Crown Prince Sultan Bin Abdel
Aziz told reporters the kingdom had "spared no effort" to avoid such
disasters but, he added, "it cannot stop what God has preordained. It is
impossible."
"We feel pain and sorrow for
them and for their families and we send our condolences," the prince said
on Al-Ekhbariya television.
The hajj is a complex balance
of safety with Islam's requirements that every able-bodied Muslim should
perform the pilgrimage at least once. Saudi Arabia sets a quota of
participants, allowing every nation to send 1,000 pilgrims for every 1
million in population.
The three-day stoning ritual
in particular is a nightmarish problem in crowd dynamics.
Hundreds of thousands of
pilgrims must move up the ramps onto the platform, maneuver from pillar to
pillar and hit each with seven stones, then exit.

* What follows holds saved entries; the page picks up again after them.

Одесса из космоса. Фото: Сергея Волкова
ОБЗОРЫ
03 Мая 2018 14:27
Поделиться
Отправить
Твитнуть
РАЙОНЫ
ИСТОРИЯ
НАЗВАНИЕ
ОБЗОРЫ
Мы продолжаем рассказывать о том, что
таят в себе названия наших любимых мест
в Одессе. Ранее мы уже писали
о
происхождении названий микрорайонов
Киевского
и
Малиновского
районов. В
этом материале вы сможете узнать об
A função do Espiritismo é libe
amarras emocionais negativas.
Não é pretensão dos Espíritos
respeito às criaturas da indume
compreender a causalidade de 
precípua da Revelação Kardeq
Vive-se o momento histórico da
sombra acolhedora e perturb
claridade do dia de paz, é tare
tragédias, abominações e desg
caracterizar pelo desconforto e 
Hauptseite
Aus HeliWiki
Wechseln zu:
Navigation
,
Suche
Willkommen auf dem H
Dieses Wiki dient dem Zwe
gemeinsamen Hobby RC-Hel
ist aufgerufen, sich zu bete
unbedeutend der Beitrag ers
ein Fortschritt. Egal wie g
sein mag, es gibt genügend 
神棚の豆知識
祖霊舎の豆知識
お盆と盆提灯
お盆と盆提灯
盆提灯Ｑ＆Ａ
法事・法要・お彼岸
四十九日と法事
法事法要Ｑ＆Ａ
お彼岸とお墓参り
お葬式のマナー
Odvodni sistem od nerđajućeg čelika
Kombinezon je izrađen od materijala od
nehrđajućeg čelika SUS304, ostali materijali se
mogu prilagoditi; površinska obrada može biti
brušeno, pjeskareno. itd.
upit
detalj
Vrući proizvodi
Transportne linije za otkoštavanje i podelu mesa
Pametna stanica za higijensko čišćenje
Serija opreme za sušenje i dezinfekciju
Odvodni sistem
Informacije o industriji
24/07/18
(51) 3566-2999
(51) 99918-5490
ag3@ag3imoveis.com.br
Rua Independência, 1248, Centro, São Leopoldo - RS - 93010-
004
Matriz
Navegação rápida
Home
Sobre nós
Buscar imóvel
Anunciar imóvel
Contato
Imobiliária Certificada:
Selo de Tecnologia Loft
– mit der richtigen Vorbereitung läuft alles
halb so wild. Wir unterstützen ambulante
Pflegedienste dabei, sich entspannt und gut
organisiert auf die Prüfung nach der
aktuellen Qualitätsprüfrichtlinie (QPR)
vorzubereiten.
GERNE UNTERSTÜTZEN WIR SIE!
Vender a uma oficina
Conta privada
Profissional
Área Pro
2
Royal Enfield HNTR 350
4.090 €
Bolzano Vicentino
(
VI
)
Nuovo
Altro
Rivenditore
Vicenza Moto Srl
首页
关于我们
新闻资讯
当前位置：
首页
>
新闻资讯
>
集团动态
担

Many of the pilgrims are in a
rush because of the time constraints on the ritual and their anxiety about
past stampedes.
Traditionally, stoning was
carried out from midday to sunset.
Shiite Muslim clerics have
issued edicts allowing pilgrims to do the stoning in the morning, and some
Sunni clerics have followed suit in an attempt to space out the crowds.
But some clerics following Saudi Arabia's strict Wahhabi interpretation of
Islam urge the faithful to stick to the midday start.
About 60,000 Saudi police and
soldiers patrolled the Mina plain once the stoning ritual began Tuesday to
direct pilgrims. Helicopters flew overhead, and authorities monitored the
pilgrims from a control room through closed-circuit TV.
But some people complained
that police did little to help.
"They look indifferent. They
don't carry out their duties seriously," Iftikhar Hussein, an Iraqi
pilgrim, said. "This looks like a garage rather than a holy site."
"If hajj is a duty for every
able-bodied Muslim, it should be a duty for the government" to ensure it
is safe, she added.
Signs giving directions are
few, and pilgrims often ignore regulations. Peddlers selling food and
souvenirs also impede the pilgrims.
Saudi Arabia has announced
plans for further changes to the site in coming years that it says will
allow 500,000 pilgrims an hour to carry out the stoning.
Among the changes, the
platform is to be expanded to four levels, with 12 entrances and 12 exits.
Also, there are plans to bus pilgrims to al-Jamarat from a nearby tent
city in the desert rather than allow them to make their own way to the
site.
Thursday evening, the highway
from Mina to Mecca was packed with buses, trucks and cars carrying
pilgrims to the holy city for Friday's final rite of the hajj: the
"farewell tawwaf" a walk around the Kaaba, the black stone cube that all
Muslims face when they perform daily prayers.